Find Us On Social Media :

Riwayat Museum Gajah, Dari Pusat Penelitian Sejarah Hingga Tempat Pacaran

By Moh. Habib Asyhad, Selasa, 25 Juni 2024 | 14:13 WIB

Sebagai tanda terima kasih, Raja Siam mengirimkan hadiah patung gajah yang kini ada di depan Museum Nasional Pusat atau Museum Gajah.

Pada 1964 ada rencana untuk membangun sebuah Museum Nasional di atas tanah seluas 100 hektar. Di samping gedung utama akan didirikan museum terbuka (open air museum). Di tempat yang terakhir ini akan dipamerkan rumah-rumah adat dari seluruh tanah air, lengkap dengan lingkungan alam serta tumbuh-tumbuhannya.

Akan diusahakan agar para pengunjung dapat memperoleh gambaran yang jelas dan konkret tentang suku-suku bangsa seluruh Nusantara dengan latar belakang sejarah, sifat-sifat historis dan antropologisnya.

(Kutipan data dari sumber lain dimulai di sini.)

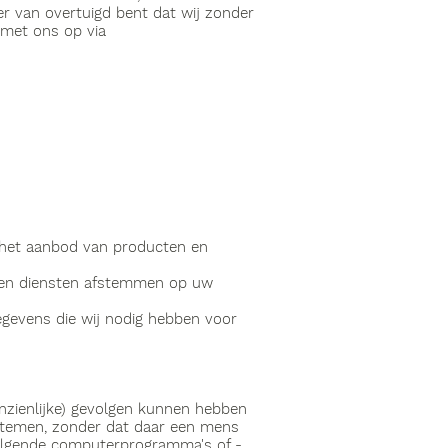
r van overtuigd bent dat wij zonder
 met ons op via
 het aanbod van producten en
n en diensten afstemmen op uw
gegevens die wij nodig hebben voor
nzienlijke) gevolgen kunnen hebben
stemen, zonder dat daar een mens
 volgende computerprogramma's of -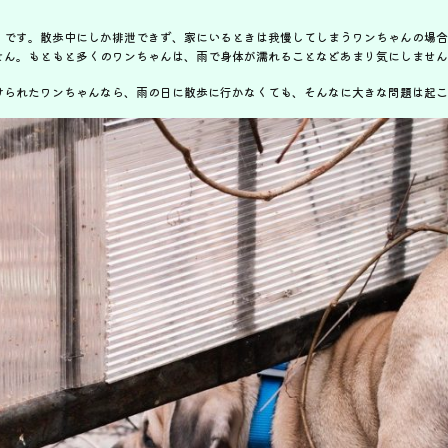
」です。散歩中にしか排泄できず、家にいるときは我慢してしまうワンちゃんの場合
せん。もともと多くのワンちゃんは、雨で身体が濡れることなどあまり気にしません
けられたワンちゃんなら、雨の日に散歩に行かなくても、そんなに大きな問題は起こ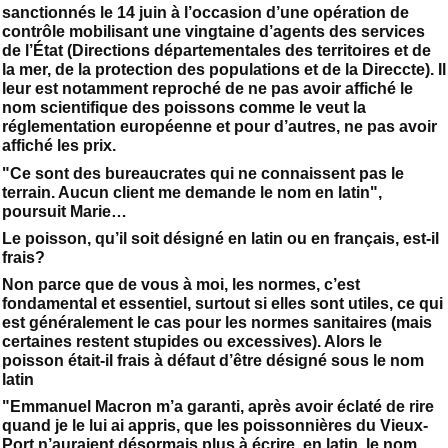
sanctionnés le 14 juin à l’occasion d’une opération de
contrôle mobilisant une vingtaine d’agents des services
de l’État (Directions départementales des territoires et de
la mer, de la protection des populations et de la Direccte). Il
leur est notamment reproché de ne pas avoir affiché le
nom scientifique des poissons comme le veut la
réglementation européenne et pour d’autres, ne pas avoir
affiché les prix.
"Ce sont des bureaucrates qui ne connaissent pas le
terrain. Aucun client me demande le nom en latin",
poursuit Marie…
Le poisson, qu’il soit désigné en latin ou en français, est-il
frais?
Non parce que de vous à moi, les normes, c’est
fondamental et essentiel, surtout si elles sont utiles, ce qui
est généralement le cas pour les normes sanitaires (mais
certaines restent stupides ou excessives). Alors le
poisson était-il frais à défaut d’être désigné sous le nom
latin
"Emmanuel Macron m’a garanti, après avoir éclaté de rire
quand je le lui ai appris, que les poissonnières du Vieux-
Port n’auraient désormais plus à écrire, en latin, le nom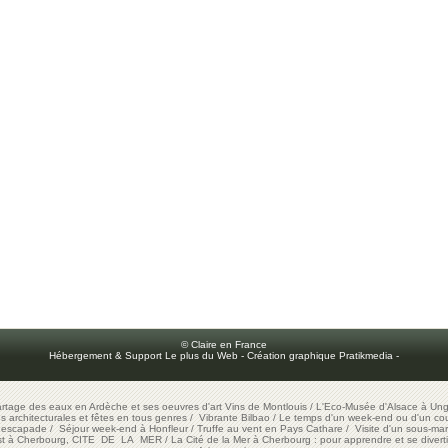
© Claire en France
Hébergement & Support Le plus du Web
-
Création graphique Pratikmedia
-
artage des eaux en Ardèche et ses oeuvres d'art
Vins de Montlouis
/
L'Eco-Musée d'Alsace à Ung
ons architecturales et fêtes en tous genres
/
Vibrante Bilbao
/
Le temps d'un week-end ou d'un cour
e escapade
/
Séjour week-end à Honfleur
/
Truffe au vent en Pays Cathare
/
Visite d'un sous-mar
est à Cherbourg, CITE DE LA MER
/
La Cité de la Mer à Cherbourg : pour apprendre et se diverti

Di ruang kerja direksi museum dan stafnya, di dalam rak-rak buku tampak deretan katalog dari benda-benda yang tersimpan di museum. Tiap lembaran dari katalog seksi etnografi ini berukuran satu folio (lebar 24 cm, tinggi 33 cm).

Setiap lembaran digunakan untuk satu benda saja. Uraian yang cermat dan dibuat selengkap-lengkapnya itu kadang-kadang sampai satu halaman penuh. Bahkan sisir bambu kecil dan pasangan tikus mendapat perhatian yang mendetail. Suatu hal yang sulit dimengerti oleh seorang awam.

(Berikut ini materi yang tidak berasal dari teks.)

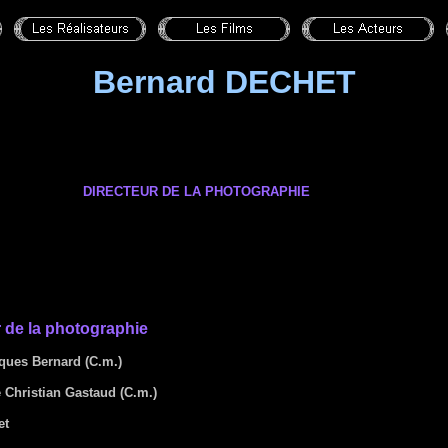
Bernard DECHET
DIRECTEUR DE LA PHOTOGRAPHIE
 de la photographie
ques Bernard (C.m.)
 Christian Gastaud (C.m.)
et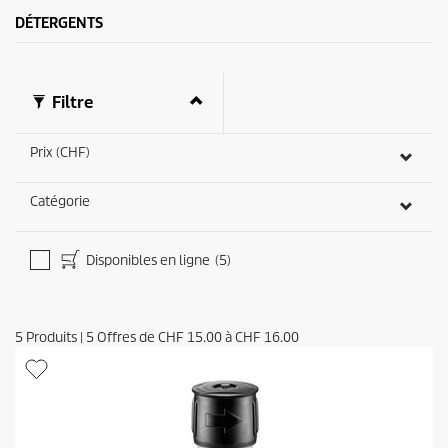
.
i
DÉTERGENTS
3
t
5
a
v
i
Filtre
s
Prix (CHF)
Catégorie
Disponibles en ligne
(5)
5
Produits
|
5
Offres de
CHF 15.00
à
CHF 16.00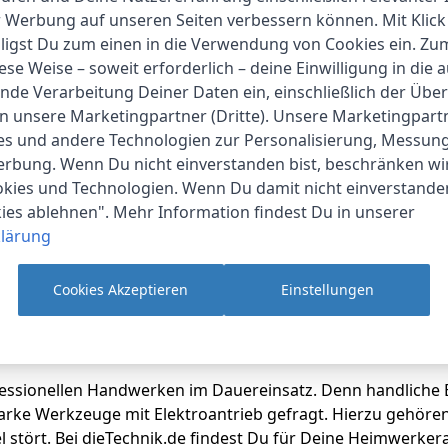
Tragbarer Kompressor
r Werbung auf unseren Seiten verbessern können. Mit Klick
Produkthighlights:
lligst Du zum einen in die Verwendung von Cookies ein. Z
tragbarer Hochleistungs-Kompresso
ese Weise – soweit erforderlich – deine Einwilligung in die 
lange Akkulaufzeit mit 2500mAh
nde Verarbeitung Deiner Daten ein, einschließlich der Übe
noch Leistungsstärker & schneller
an unsere Marketingpartner (Dritte). Unsere Marketingpar
Ideal für SUP's, Auto- / Rennradreife
ies und andere Technologien zur Personalisierung, Messun
LED, Warnblicker & SOS Funktion
erbung. Wenn Du nicht einverstanden bist, beschränken wi
kies und Technologien. Wenn Du damit nicht einverstanden
kies ablehnen". Mehr Information findest Du in unserer
lärung
Cookies Akzeptieren
Einstellungen
 Marken
ssionellen Handwerken im Dauereinsatz. Denn handliche El
arke Werkzeuge mit Elektroantrieb gefragt. Hierzu gehöre
 stört. Bei dieTechnik.de findest Du für Deine Heimwerke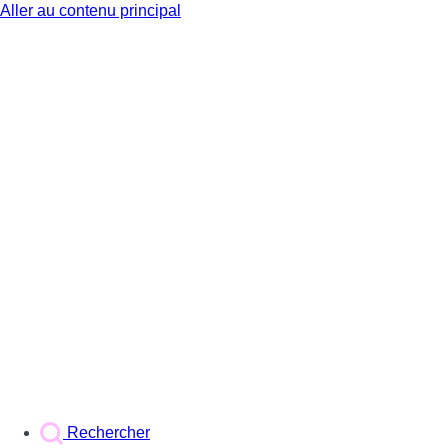
Aller au contenu principal
BX1
Rechercher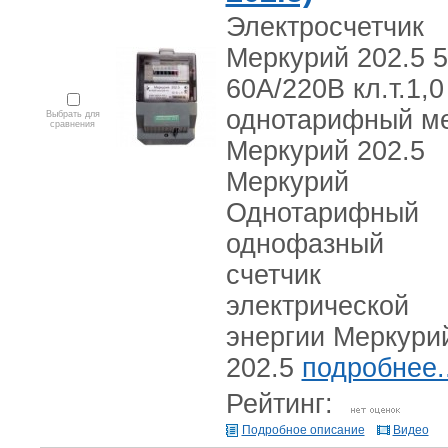
Электросчетчик
Меркурий 202.5 5
60А/220В кл.т.1,0
однотарифный ме
Выбрать для
сравнения
Меркурий 202.5
Меркурий
Однотарифный
однофазный
счетчик
электрической
энергии Меркури
202.5
подробнее..
Рейтинг:
Подробное описание
Видео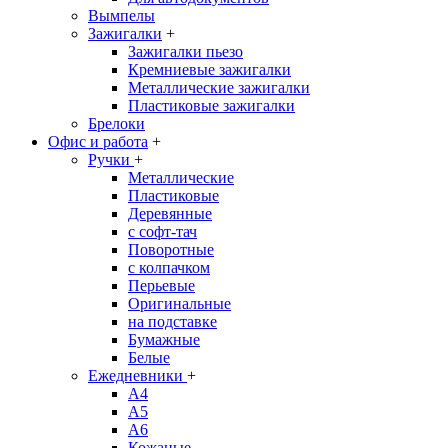
Вымпелы
Зажигалки
+
Зажигалки пьезо
Кремниевые зажигалки
Металлические зажигалки
Пластиковые зажигалки
Брелоки
Офис и работа
+
Ручки
+
Металлические
Пластиковые
Деревянные
с софт-тач
Поворотные
с колпачком
Перьевые
Оригинальные
на подставке
Бумажные
Белые
Ежедневники
+
A4
A5
A6
Кожаные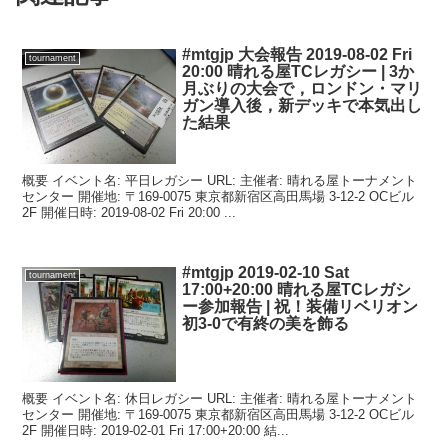
#mtgjp 大会報告 2019-08-02 Fri
tournament
20:00 晴れる屋TCレガシー | 3か
月ぶりの大会で，ロンドン・マリ
ガン導入後，新デッキで本気出し
た結果
概要 イベント名: 平日レガシー URL: 主催者: 晴れる屋トーナメント
センター 開催地: 〒169-0075 東京都新宿区高田馬場 3-12-2 OCビル
2F 開催日時: 2019-08-02 Fri 20:00 ...
#mtgjp 2019-02-10 Sat
tournament
17:00+20:00 晴れる屋TCレガシ
ー参加報告 | 祝！装備リベリオン
初3-0で有終の美を飾る
概要 イベント名: 休日レガシー URL: 主催者: 晴れる屋トーナメント
センター 開催地: 〒169-0075 東京都新宿区高田馬場 3-12-2 OCビル
2F 開催日時: 2019-02-01 Fri 17:00+20:00 結...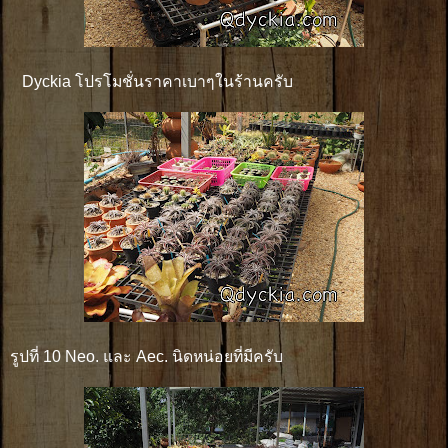
Dyckia โปรโมชั่นราคาเบาๆในร้านครับ
รูปที่ 10 Neo. และ Aec. นิดหน่อยที่มีครับ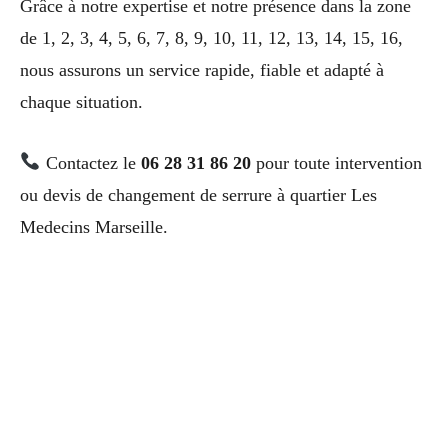
Grâce à notre expertise et notre présence dans la zone
de 1, 2, 3, 4, 5, 6, 7, 8, 9, 10, 11, 12, 13, 14, 15, 16,
nous assurons un service rapide, fiable et adapté à
chaque situation.
Contactez le
06 28 31 86 20
pour toute intervention
ou devis de changement de serrure à quartier Les
Medecins Marseille.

Uraian lengkap, teliti dan terperinci itu diperlukan untuk penyelidikan sejarah. Misalnya saja tentang bentuk suatu benda (katakan sebuah kapak batu) dapat diberi uraian tentang teknik pembuatannya. Perbandingan dengan kapak-kapak dari zaman atau tempat lain adakalanya dapat memberi gambaran tentang perkembangan teknik itu.

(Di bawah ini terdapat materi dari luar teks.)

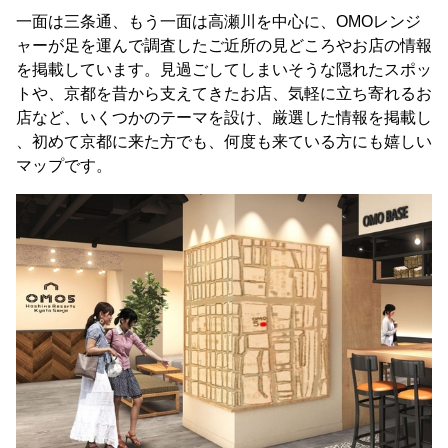
一面は三条通、もう一面は高瀬川を中心に、OMOレンジ
ャーが足を運んで調査したご近所の見どころやお店の情報
を掲載しています。見過ごしてしまいそうな隠れたスポッ
トや、京都を昔から支えてきたお店、気軽に立ち寄れるお
店など、いくつかのテーマを設け、厳選した情報を掲載し
、初めて京都に来た方でも、何度も来ている方にも嬉しい
マップです。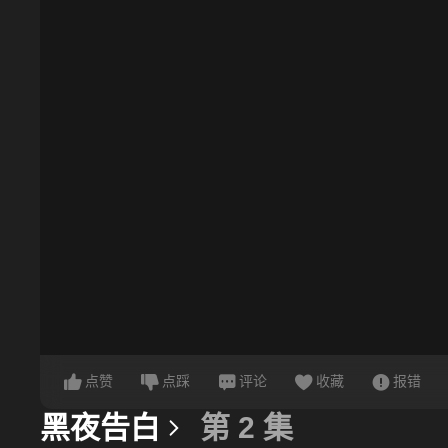
点赞
点踩
评论
收藏
报错
黑夜告白
第 2 集
更多信息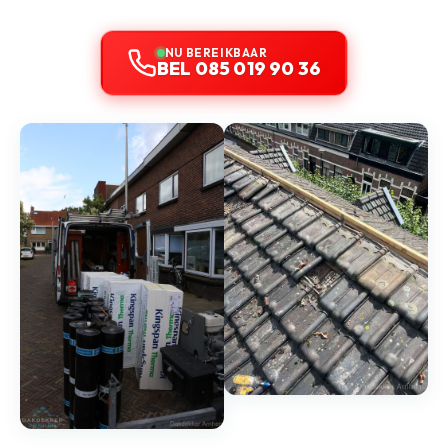
NU BEREIKBAAR
BEL 085 019 90 36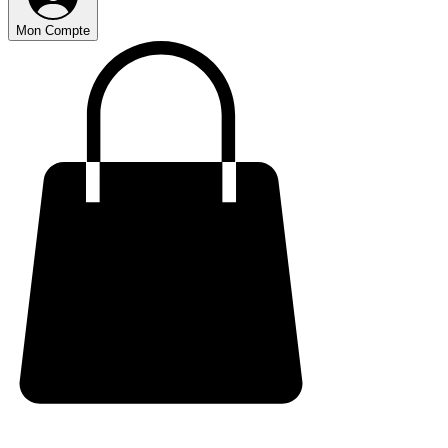
Mon Compte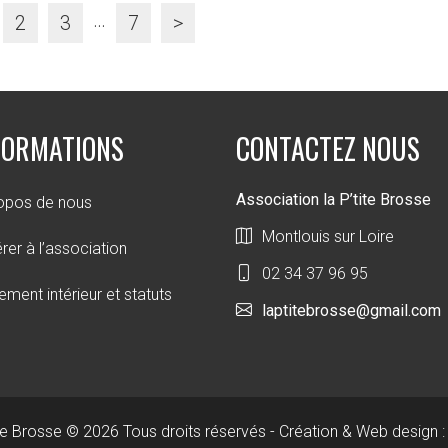
…
2
3
7
>
FORMATIONS
CONTACTEZ NOUS
Association la P’tite Brosse
opos de nous
Montlouis sur Loire
rer à l’association
02 34 37 96 95
ement intérieur et statuts
laptitebrosse@gmail.com
ite Brosse © 2026 Tous droits réservés - Création & Web design 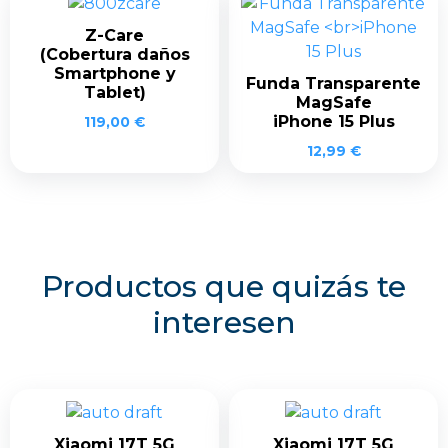
Z-Care
(Cobertura daños
Smartphone y
Funda Transparente
Tablet)
MagSafe
iPhone 15 Plus
119,00
€
12,99
€
Productos que quizás te
interesen
Xiaomi 17T 5G
Xiaomi 17T 5G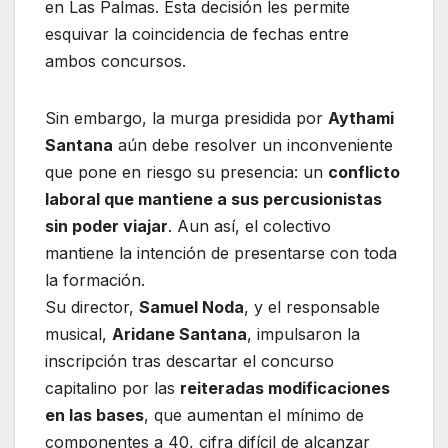
en Las Palmas. Esta decisión les permite
esquivar la coincidencia de fechas entre
ambos concursos.
Sin embargo, la murga presidida por
Aythami
Santana
aún debe resolver un inconveniente
que pone en riesgo su presencia: un
conflicto
laboral que mantiene a sus percusionistas
sin poder viajar
. Aun así, el colectivo
mantiene la intención de presentarse con toda
la formación.
Su director,
Samuel Noda
, y el responsable
musical,
Aridane Santana
, impulsaron la
inscripción tras descartar el concurso
capitalino por las
reiteradas modificaciones
en las bases
, que aumentan el mínimo de
componentes a 40, cifra difícil de alcanzar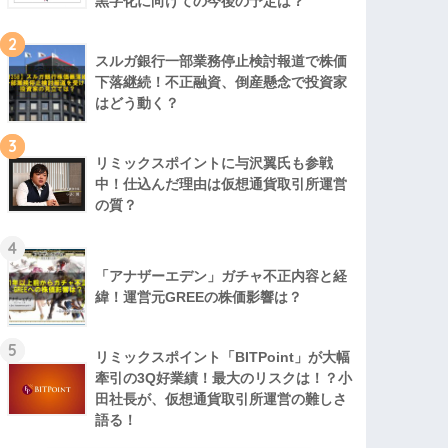
黒字化に向けての今後の予定は？
2
スルガ銀行一部業務停止検討報道で株価
下落継続！不正融資、倒産懸念で投資家
はどう動く？
3
リミックスポイントに与沢翼氏も参戦
中！仕込んだ理由は仮想通貨取引所運営
の質？
4
「アナザーエデン」ガチャ不正内容と経
緯！運営元GREEの株価影響は？
5
リミックスポイント「BITPoint」が大幅
牽引の3Q好業績！最大のリスクは！？小
田社長が、仮想通貨取引所運営の難しさ
語る！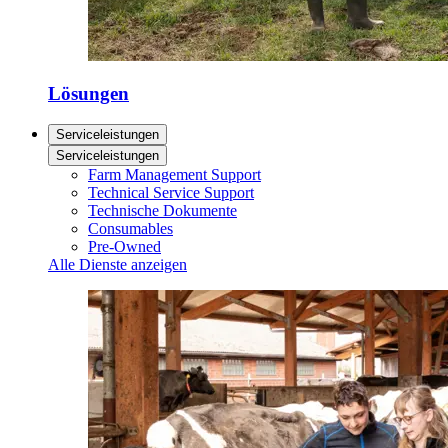
Lösungen
Serviceleistungen
Serviceleistungen
Farm Management Support
Technical Service Support
Technische Dokumente
Consumables
Pre-Owned
Alle Dienste anzeigen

Jika data kronologi mutlak tidak bisa diperoleh (“benda ini dari tahun sekian"), penjelasan tentang tempat penemuan suatu benda (“beberapa meter di bawah permukaan tanah"), dapat dipergunakan untuk menentukan kronologi relatif (benda A lebih tua dari benda B karena ditemukan pada lapisan yang lebih dalam/tua daripada lapisan di mana benda B ditemukan").

Dapat kita bayangkan betapa besar jerih payah, ketekunan, kesabaran dan keuletan yang diperlukan untuk meregistrasi dan mencatat semua benda di museum itu. Belum lagi terhitung jerih payah dalam usaha mendapat benda-benda itu: mencari daerah yang mungkin memendam benda-benda sejarah, menggali, mengumpulkan, memilih dan lain-lain.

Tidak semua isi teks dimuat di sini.